Welcome to the Daily. Today, our five handpicked stories start with an extraordinarily beautiful portrait of the grace of El Paso. We also pull back the curtain on the U.S.-China economic battle, look at how President Donald Trump’s approach to foreign policy is changing the Middle East, examine why independent bookstores endure, and tell the story of one family’s amazing dedication to save a rare horse breed.
But first a look at why the world should be watching Hong Kong.
These days, it would seem, authoritarianism is on the march. From Russia to the Philippines to Saudi Arabia, strongmen seem to be calling the shots. Elsewhere, strains of populism have some worried that democratic norms are under threat or already in tatters.
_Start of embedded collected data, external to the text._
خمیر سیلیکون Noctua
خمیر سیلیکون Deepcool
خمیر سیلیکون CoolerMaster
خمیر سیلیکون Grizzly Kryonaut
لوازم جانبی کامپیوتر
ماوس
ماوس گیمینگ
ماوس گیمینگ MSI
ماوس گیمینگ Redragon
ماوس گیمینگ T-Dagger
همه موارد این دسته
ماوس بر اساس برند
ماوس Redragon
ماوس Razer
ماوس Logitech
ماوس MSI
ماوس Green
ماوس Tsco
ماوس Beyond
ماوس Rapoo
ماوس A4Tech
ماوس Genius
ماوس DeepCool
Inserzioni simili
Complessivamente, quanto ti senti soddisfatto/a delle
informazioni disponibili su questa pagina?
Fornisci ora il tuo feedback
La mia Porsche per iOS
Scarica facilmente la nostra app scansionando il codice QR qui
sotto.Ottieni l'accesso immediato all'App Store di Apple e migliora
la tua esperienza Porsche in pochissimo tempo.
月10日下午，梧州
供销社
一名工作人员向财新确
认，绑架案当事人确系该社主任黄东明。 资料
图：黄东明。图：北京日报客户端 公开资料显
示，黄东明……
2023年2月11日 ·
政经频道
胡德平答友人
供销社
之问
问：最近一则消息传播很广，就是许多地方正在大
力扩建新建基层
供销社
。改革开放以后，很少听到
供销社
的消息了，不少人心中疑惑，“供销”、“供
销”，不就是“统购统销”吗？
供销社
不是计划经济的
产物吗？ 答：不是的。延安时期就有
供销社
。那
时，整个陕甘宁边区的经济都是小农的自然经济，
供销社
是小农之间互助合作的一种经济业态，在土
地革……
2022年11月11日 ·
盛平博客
But in Hong Kong, protesters have put the strongest of strongmen – Chinese President Xi Jinping – in a bind. The demonstrators are increasingly worried that the Hong Kong they love is vanishing. The rights and liberties that have made the city a unique and flourishing hub of culture and global trade seem to be hanging in the balance. So The Wall Street Journal notes that protesters are becoming more desperate and radical in their determination to fight for their way of life.
It is a reminder that freedoms, once spread, are hard to take away. To be sure, mainland China holds the upper hand. But Hong Kong – and Taiwan – show that freedom and justice put down tenacious roots. For decades after World War II, the world took flawed but unprecedented steps to spread and protect freedoms across the globe. Hong Kong shows that such seeds can be transformative.